The Cuiabá River runs between two cities that were never meant to be separate. On the east bank, Cuiabá - the old gold-mining capital of Mato Grosso, founded in 1719 when prospectors struck the metal in the Coxipó stream. On the west bank, Várzea Grande - which means Big Floodplain in Portuguese, a name that tells you everything about how the land lies when the rains come. Together, the two cities hold about 834,000 people. Apart, they have separate mayors, separate budgets, and separate civic pride. The Sérgio Motta bridge carries traffic across the river. Everyone who flies into Mato Grosso lands in Várzea Grande, because the international airport is on this side. Everyone who gets off the plane promptly drives into Cuiabá, because that is where most visitors think they are going.

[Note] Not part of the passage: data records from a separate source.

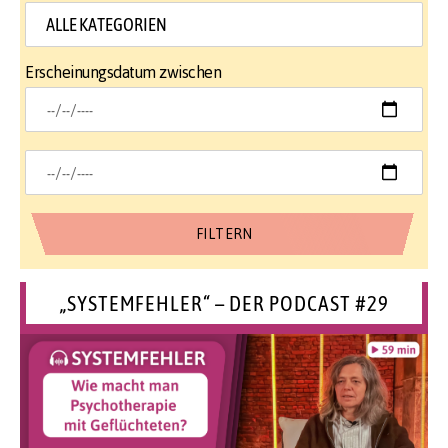
Erscheinungsdatum zwischen
„SYSTEMFEHLER“ – DER PODCAST #29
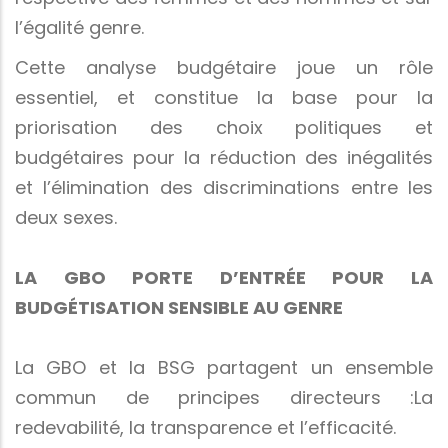
l’égalité genre.
Cette analyse budgétaire joue un rôle
essentiel, et constitue la base pour la
priorisation des choix politiques et
budgétaires pour la réduction des inégalités
et l’élimination des discriminations entre les
deux sexes.
LA GBO PORTE D’ENTRÉE POUR LA
BUDGÉTISATION SENSIBLE AU GENRE
La GBO et la BSG partagent un ensemble
commun de principes directeurs :La
redevabilité, la transparence et l’efficacité.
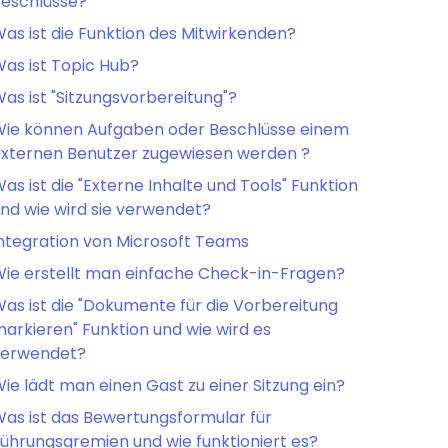
eschlüsse?
as ist die Funktion des Mitwirkenden?
as ist Topic Hub?
as ist "Sitzungsvorbereitung"?
ie können Aufgaben oder Beschlüsse einem
xternen Benutzer zugewiesen werden ?
as ist die "Externe Inhalte und Tools" Funktion
nd wie wird sie verwendet?
ntegration von Microsoft Teams
ie erstellt man einfache Check-in-Fragen?
as ist die "Dokumente für die Vorbereitung
arkieren" Funktion und wie wird es
verwendet?
ie lädt man einen Gast zu einer Sitzung ein?
as ist das Bewertungsformular für
ührungsgremien und wie funktioniert es?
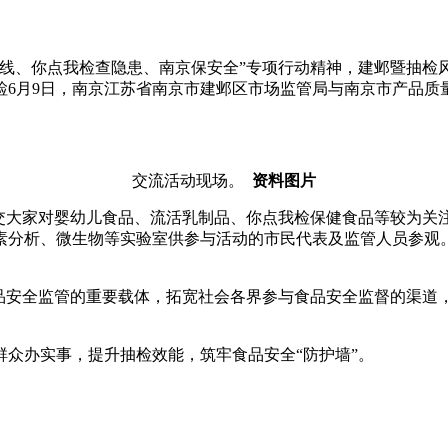
底线、你点我检查隐患、南京保安全”专项行动精神，建邺暨抽检
6月9日，南京江苏省南京市建邺区市场监管局与南京市产品质
交流活动现场。
资料图片
险交大家对婴幼儿食品、流活乳制品、你点我检保健食品等较为关
素分析、微生物等实验室供参与活动的市民代表及监管人员参观
食品安全监管的重要载体，拓宽社会各界参与食品安全监督的渠道
众办实事，提升抽检效能，筑牢食品安全“防护墙”。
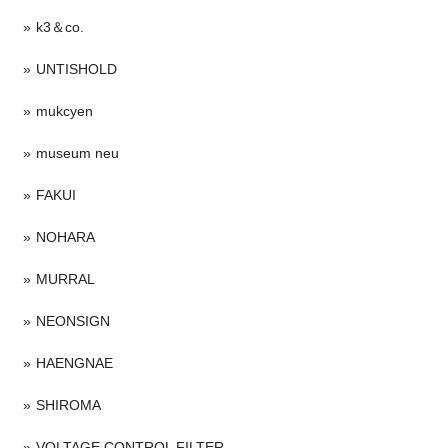
k3＆co.
UNTISHOLD
mukcyen
museum neu
FAKUI
NOHARA
MURRAL
NEONSIGN
HAENGNAE
SHIROMA
VOLTAGE CONTROL FILTER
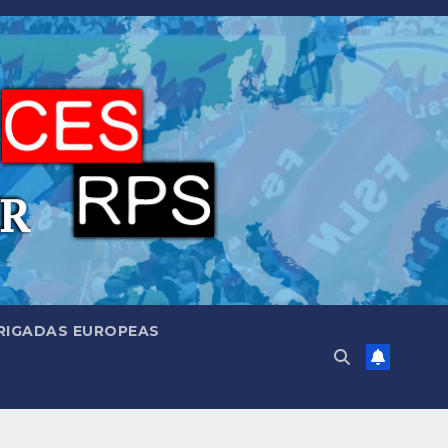
RIGADAS EUROPEAS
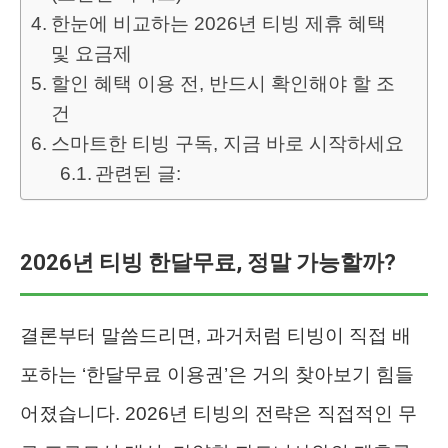
한눈에 비교하는 2026년 티빙 제휴 혜택
및 요금제
할인 혜택 이용 전, 반드시 확인해야 할 조
건
스마트한 티빙 구독, 지금 바로 시작하세요
관련된 글:
2026년 티빙 한달무료, 정말 가능할까?
결론부터 말씀드리면, 과거처럼 티빙이 직접 배
포하는 ‘한달무료 이용권’은 거의 찾아보기 힘들
어졌습니다. 2026년 티빙의 전략은 직접적인 무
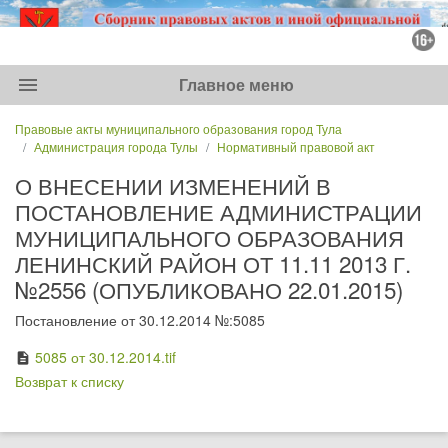
menu
Главное меню
Правовые акты муниципального образования город Тула
Администрация города Тулы
Нормативный правовой акт
О ВНЕСЕНИИ ИЗМЕНЕНИЙ В
ПОСТАНОВЛЕНИЕ АДМИНИСТРАЦИИ
МУНИЦИПАЛЬНОГО ОБРАЗОВАНИЯ
ЛЕНИНСКИЙ РАЙОН ОТ 11.11 2013 Г.
№2556 (ОПУБЛИКОВАНО 22.01.2015)
Постановление от 30.12.2014 №:5085
5085 от 30.12.2014.tif
description
Возврат к списку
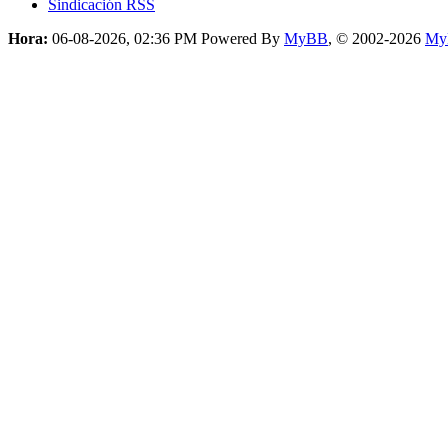
Sindicación RSS
Hora:
06-08-2026, 02:36 PM
Powered By
MyBB
, © 2002-2026
My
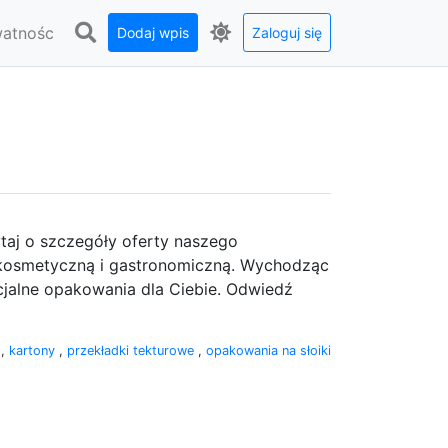
watnośc
Dodaj wpis
Zaloguj się
aj o szczegóły oferty naszego
 kosmetyczną i gastronomiczną. Wychodząc
jalne opakowania dla Ciebie. Odwiedź
i
,
kartony
,
przekładki tekturowe
,
opakowania na słoiki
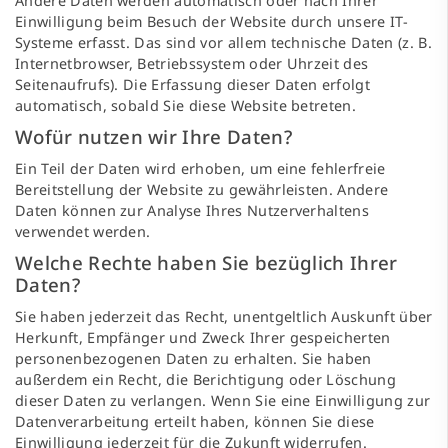
Andere Daten werden automatisch oder nach Ihrer
Einwilligung beim Besuch der Website durch unsere IT-
Systeme erfasst. Das sind vor allem technische Daten (z. B.
Internetbrowser, Betriebssystem oder Uhrzeit des
Seitenaufrufs). Die Erfassung dieser Daten erfolgt
automatisch, sobald Sie diese Website betreten.
Wofür nutzen wir Ihre Daten?
Ein Teil der Daten wird erhoben, um eine fehlerfreie
Bereitstellung der Website zu gewährleisten. Andere
Daten können zur Analyse Ihres Nutzerverhaltens
verwendet werden.
Welche Rechte haben Sie bezüglich Ihrer
Daten?
Sie haben jederzeit das Recht, unentgeltlich Auskunft über
Herkunft, Empfänger und Zweck Ihrer gespeicherten
personenbezogenen Daten zu erhalten. Sie haben
außerdem ein Recht, die Berichtigung oder Löschung
dieser Daten zu verlangen. Wenn Sie eine Einwilligung zur
Datenverarbeitung erteilt haben, können Sie diese
Einwilligung jederzeit für die Zukunft widerrufen.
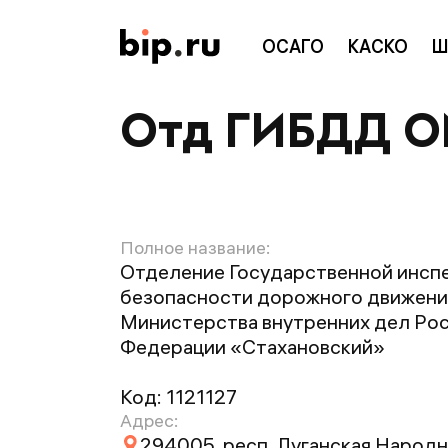
ОСАГО
КАСКО
Ш
Отд ГИБДД О
Полное название:
Отделение Государственной инсп
безопасности дорожного движени
Министерства внутренних дел Ро
Федерации «Стахановский»
Код:
1121127
Адрес:
294005, респ. Луганская Народная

Marechal Rondon International Airport takes its name from Cândido Rondon, the Brazilian explorer and Positivist general who strung telegraph wire across Mato Grosso in the early twentieth century and whose advocacy for indigenous peoples shaped the nation's Indian policy for decades. LATAM, Gol, and other Brazilian carriers fly into the airport from São Paulo, Brasília, and smaller cities of the interior. For travelers bound for the Pantanal wetlands or the red-rock plateau of Chapada dos Guimarães, the airport is the gateway. The bus terminal downtown carries the name André Maggi, after one of the founding soy barons of Mato Grosso - the family whose grain trade turned the state into one of the world's great agricultural powers. Names on buildings are a quick lesson in who built the place.
The Igreja de Nossa Senhora da Guia stands on the small rise where the oldest part of the city began. Elesbão Pinto built it in 1892 in honor of Our Lady of the Guide, the patron saint of the city. A few kilometers away, in the Passagem da Conceição district, the Igreja de Nossa Senhora da Conceição was built in 1910 for Our Lady of Conception, the patron of her own neighborhood. Both churches are now designated cultural heritage of Várzea Grande. In a city whose name simply describes its geography, the churches are among the few old things that stand on their own terms. The rest of the city runs on highways: the Highway Mario Andreazza from Cuiabá, the BR-364 from Campo Grande, the BR-174 from Porto Velho, the BR-163 from the north of Mato Grosso. Várzea Grande is a place where roads converge.
On June 29 each year, the district of Bonsucesso hosts the Festa de São Pedro - the Feast of Saint Peter. Saint Peter is the patron of fishermen, and in a city where the Cuiabá River has always yielded fish, the feast is a nationally known event. The Rota do Peixe - the Fish Route - runs through Bonsucesso, lined with fishmongers, restaurants, and the kind of small bakeries that sell sweet bread alongside grilled pacu and pintado fish pulled from the Paraguay basin. The feast comes at the beginning of the dry season, when the air finally cools after months of swelter and the floodplains begin to drain. Also every May, the UNIVAG complex hosts Expovag, the agroindustrial exhibition, where ranchers and grain traders from the state show their bulls and their equipment.
In Bonsucesso there is a working engenho - the Engenho Dona Buguela - a traditional brown sugar mill still open to visitors. Engenhos defined colonial Brazil; the country's entire economy once ran on sugar crushed by oxen-driven rollers and boiled in copper pans. Most engenhos have long since been replaced by industrial plants. Dona Buguela's is a rare survivor, turning cane into brown sugar and rapadura - the hard cakes of unrefined sugar that Brazilians still eat as candy - the way their grandmothers did it. A few blocks from the mill, the Casa de Artes Várzea-grandense on Avenida Couto Magalhães shows work by local artisans. The Casa de Memória on Main Street preserves the oldest memories of the Passagem da Conceição district. For a city whose tourism brochures emphasize its airport, Várzea Grande keeps a surprising amount of itself intact.
With 260,000 residents in its urban core, Várzea Grande is the second-largest municipality in Mato Grosso by population, behind Cuiabá. It is a city that serves without demanding center stage. Most tourists arrive at its airport and leave for the Pantanal or Chapada dos Guimarães or Cuiabá itself, never pausing to see the churches or the engenho. The Festa de São Pedro draws visitors for a week each June. The Expovag brings the cattle industry for its exhibition each May. Most of the year, the city simply does its work: moving passengers through the airport, trucking soybeans on the BR-163, running the shops, filling the buses. It is the working partner of a more famous twin, and it knows exactly what it is.
Located at 15.65 degrees south, 56.13 degrees west on the west bank of the Cuiabá River, directly across from Cuiabá. Marechal Rondon International Airport (SBCY) is within the municipality, the primary air gateway for central Mato Grosso, the Pantanal, and Chapada dos Guimarães. From cruising altitude, the two cities appear as a single urban mass split by the river, with the airport's long runway clearly visible on the west bank. The Pantanal wetlands lie about 100 km to the south.